I started work at a brand new company. We are building a $100 million manufacturing facility and once it is done being built in two months, I will be an operator. I came for the money and benefits but they also offered a profits interest as part of their incentive package.
I am used to working for a cash bonus that is a certain percentage of my salary. I am under the impression that this profits interest is much better/more lucrative than a cash bonus. I’ve looked around online and cannot find any layman’s terms examples of how it works.
I was issued 6000 shares of four different tiers, 1000 of each but 3000 of tier two for some reason… Each tier has one million shares. The agreement states that I’m non-voting, subject to vesting. I understand what that means, and I’ll copy and paste an excerpt of the agreement:
Tier I Units - In general, holders of Tier I Units, together, are entitled to a 15% profits interest in
the Company entitling the holder to participate in cash distributions that occur following a return
of capital to the investors plus a cumulative 10% annual rate of return (“Tier I Payout”).
Tier II Units - In general, holders of Tier II Units, together, are entitled to a 5% interest in the profits
of the Company distributed to investors after the investors have received a cash return equal to two
times (2.0x) their investment in the Company (“Tier II Payout”).
I apologize if this post is a disaster but can someone give me an example of how much money I could based on say $20 million in profits in a given year? Or something to that effect?
I don’t recognise the expression, but it looks like a bonus that tied to the profitability (or not) of the company. Maybe tied to the share price as that can be linked to profitability.
As an aside, linking bonuses to share price is risky. I had a friend who drove a truck for a major brewery in the UK. They had such a scheme and it worked well until someone made a takeover bid the sent the share price through the roof. Paying the agreed bonuses would have bankrupted them.
It’s confusing, but I think basically it breaks down this way.
No shareholder gets anything back until the original investors get their capital investment back. Tier II shareholders don’t get anything until the original investors get twice their capital investment back.
So the shareholders take a back seat to the original investors.
Once the investors get double their money back Tier II stockholders start getting dividends, based on 5% of the company’s profit. That is, take 5% of the total profit, and divide it among the one million shares.
Tier I stockholders only have to wait until the investors get 1X their money back, but they won’t get a dividend until the company is earning a 10% return. Once that happens, though, they’ll divide 15% of the profit among their one million shares.

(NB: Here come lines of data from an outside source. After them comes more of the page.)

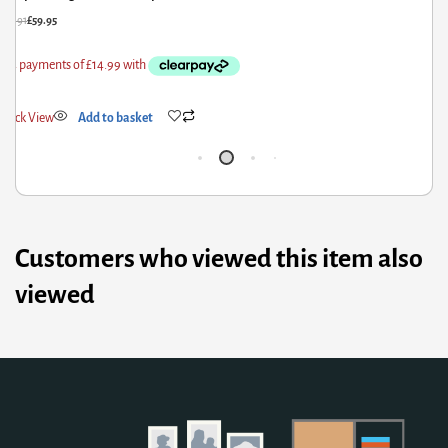
£
322.91
£
169.95
£
Quick View
Add to basket
Customers who viewed this item also
viewed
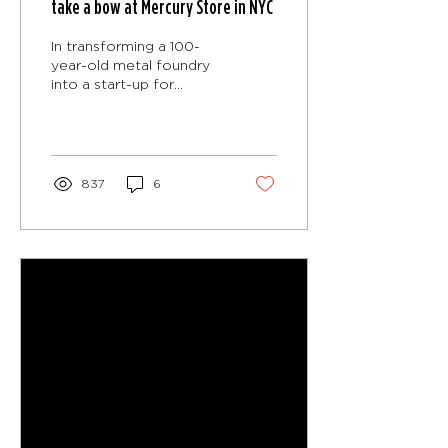
take a bow at Mercury Store in NYC
In transforming a 100-
year-old metal foundry
into a start-up for
theatre artists, CO
Adaptive Architecture
was challenged to
create two...
837
6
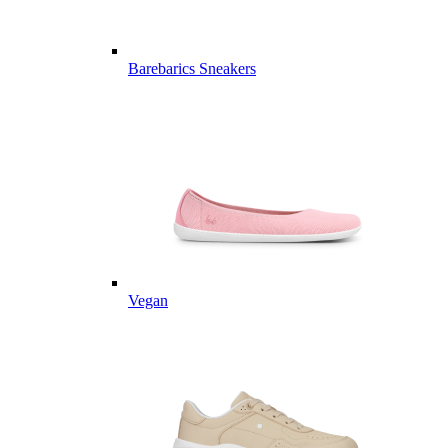
Barebarics Sneakers
Vegan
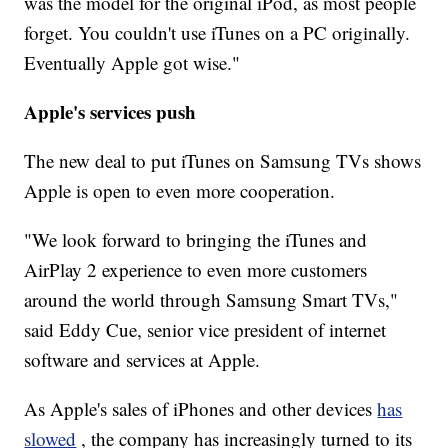
was the model for the original iPod, as most people
forget. You couldn't use iTunes on a PC originally.
Eventually Apple got wise."
Apple's services push
The new deal to put iTunes on Samsung TVs shows
Apple is open to even more cooperation.
"We look forward to bringing the iTunes and
AirPlay 2 experience to even more customers
around the world through Samsung Smart TVs,"
said Eddy Cue, senior vice president of internet
software and services at Apple.
As Apple's sales of iPhones and other devices
has
slowed
, the company has increasingly turned to its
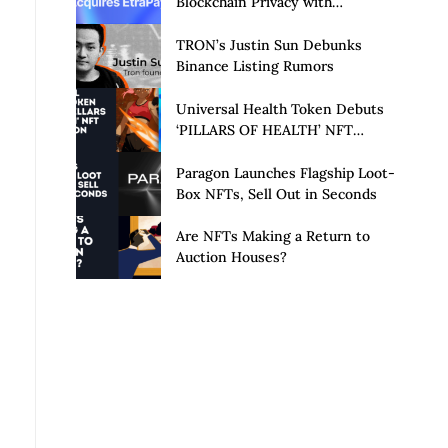
Blockchain Privacy with
Acquisition of EtraPay and
Launch of Privacy Suite
TRON’s Justin Sun Debunks
Binance Listing Rumors
Universal Health Token Debuts
‘PILLARS OF HEALTH’ NFT
Collection
Paragon Launches Flagship Loot-
Box NFTs, Sell Out in Seconds
Are NFTs Making a Return to
Auction Houses?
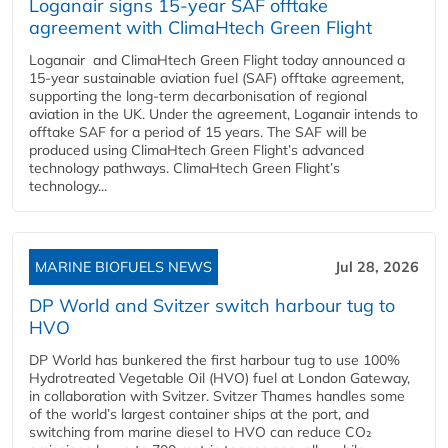
Loganair signs 15-year SAF offtake
agreement with ClimaHtech Green Flight
Loganair and ClimaHtech Green Flight today announced a
15-year sustainable aviation fuel (SAF) offtake agreement,
supporting the long-term decarbonisation of regional
aviation in the UK. Under the agreement, Loganair intends to
offtake SAF for a period of 15 years. The SAF will be
produced using ClimaHtech Green Flight’s advanced
technology pathways. ClimaHtech Green Flight’s
technology...
MARINE BIOFUELS NEWS
Jul 28, 2026
DP World and Svitzer switch harbour tug to
HVO
DP World has bunkered the first harbour tug to use 100%
Hydrotreated Vegetable Oil (HVO) fuel at London Gateway,
in collaboration with Svitzer. Svitzer Thames handles some
of the world’s largest container ships at the port, and
switching from marine diesel to HVO can reduce CO₂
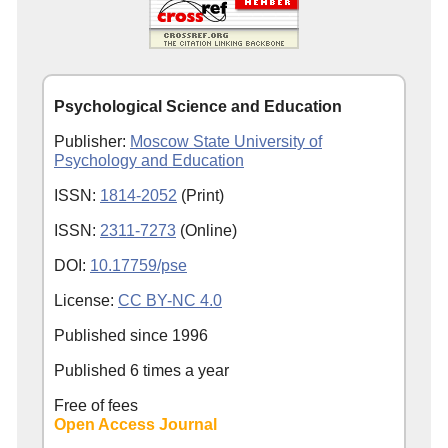
Psychological Science and Education
Publisher:
Moscow State University of
Psychology and Education
ISSN:
1814-2052
(Print)
ISSN:
2311-7273
(Online)
DOI:
10.17759/pse
License:
CC BY-NC 4.0
Published since
1996
Published 6 times a year
Free of fees
Open Access Journal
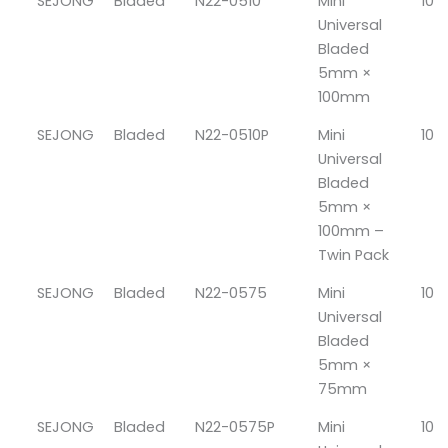
SEJONG
Bladed
N22-0510
Mini
10
Universal
Bladed
5mm ×
100mm
SEJONG
Bladed
N22-0510P
Mini
10
Universal
Bladed
5mm ×
100mm –
Twin Pack
SEJONG
Bladed
N22-0575
Mini
10
Universal
Bladed
5mm ×
75mm
SEJONG
Bladed
N22-0575P
Mini
10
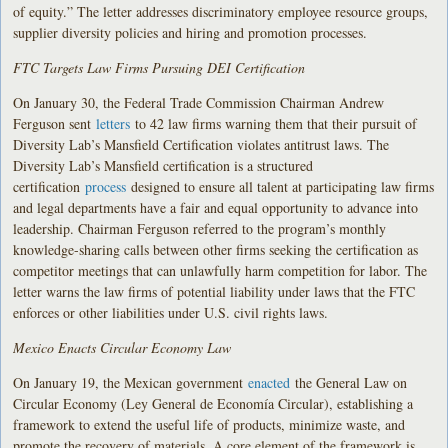
of equity.” The letter addresses discriminatory employee resource groups,
supplier diversity policies and hiring and promotion processes.
FTC Targets Law Firms Pursuing DEI Certification
On January 30, the Federal Trade Commission Chairman Andrew
Ferguson sent
letters
to 42 law firms warning them that their pursuit of
Diversity Lab’s Mansfield Certification violates antitrust laws. The
Diversity Lab’s Mansfield certification is a structured
certification
process
designed to ensure all talent at participating law firms
and legal departments have a fair and equal opportunity to advance into
leadership. Chairman Ferguson referred to the program’s monthly
knowledge-sharing calls between other firms seeking the certification as
competitor meetings that can unlawfully harm competition for labor. The
letter warns the law firms of potential liability under laws that the FTC
enforces or other liabilities under U.S. civil rights laws.
Mexico Enacts Circular Economy Law
On January 19, the Mexican government
enacted
the General Law on
Circular Economy (Ley General de Economía Circular), establishing a
framework to extend the useful life of products, minimize waste, and
promote the recovery of materials. A core element of the framework is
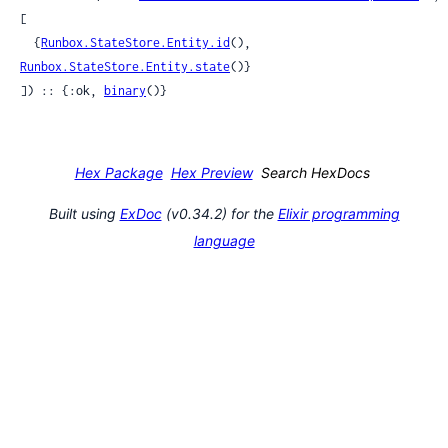
[

  {
Runbox.StateStore.Entity.id
(), 
Runbox.StateStore.Entity.state
()}

]) :: {:ok, 
binary
()}
Hex Package
Hex Preview
Search HexDocs
Built using
ExDoc
(v0.34.2) for the
Elixir programming
language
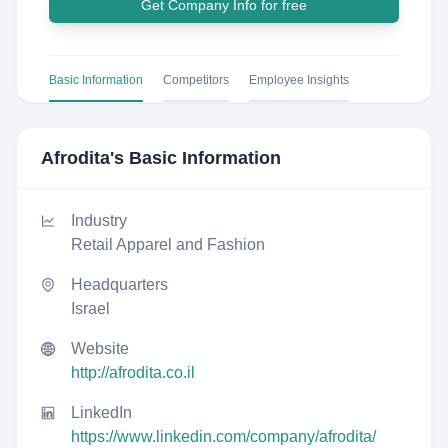
Get Company Info for free
Basic Information
Competitors
Employee Insights
Afrodita
's Basic Information
Industry
Retail Apparel and Fashion
Headquarters
Israel
Website
http://afrodita.co.il
LinkedIn
https://www.linkedin.com/company/afrodita/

Where it gets confusing is if the investors get their capital back, but the company isn’t earning 10%, then Tier I shareholders DON’T get dividends. If the company is earning any profit at all, Tier II stockholders will start earning dividends (but based on a smaller share of the profits) but ONLY if the original investors have made back their money twice.
If the company starts making money bigly and pays back the investors quickly, then Tier I shares make more money. If the company doesn’t make as much money, but devotes its profit to making sure the investors get paid back double their investment, then Tier II shares start getting dividends first.
The question is, what’s the board of directors’ plan for paying out the company’s profits (once it starts making a profit)? Do they pay the investors a fixed rate of return stretched out over multiple years, or do they concentrate on paying the investors first? Until you know that, there’s no way of knowing what “$20 million in profit” actually IS.
I understand it now. The description of tiers III and IV are the same as the first two only the stipulations are 7.5% after 3x and 7.5% after 4x, respectively.
Does it make sense that when the higher tiers start getting paid out, that the lower tiers are paid out as well, since those stipulations are also being met?
But we don’t know whether the stipulations are being met. What’s the plan to pay back the investors? Are they being paid back from “profits” or are they being paid back from a pool of money that goes into accounting as an expense before profits? Are they being paid back on a fixed schedule that’s built-in like a mortgage payment, or do they only get paid when there’s money left over after all the other bills are paid. Remember, no Tier gets any money until the investors get paid in full, or 2X, 3X or 4X full AND the company is earning some level of profit.
Simplistically, a profits interest is a partnership interest or an LLC membership interest that gives
the holder the right to share in the profits of the business that arise after the holder acquires the
interest. The primary goal of issuing profits interests is typically to give recipients the ability to
participate in the growth of the partnership without incurring tax on the receipt of the interest, and to
enjoy at least some long-term capital gain treatment (instead of ordinary income treatment) on proceeds
they receive on a sale of the partnership or similar liquidity event.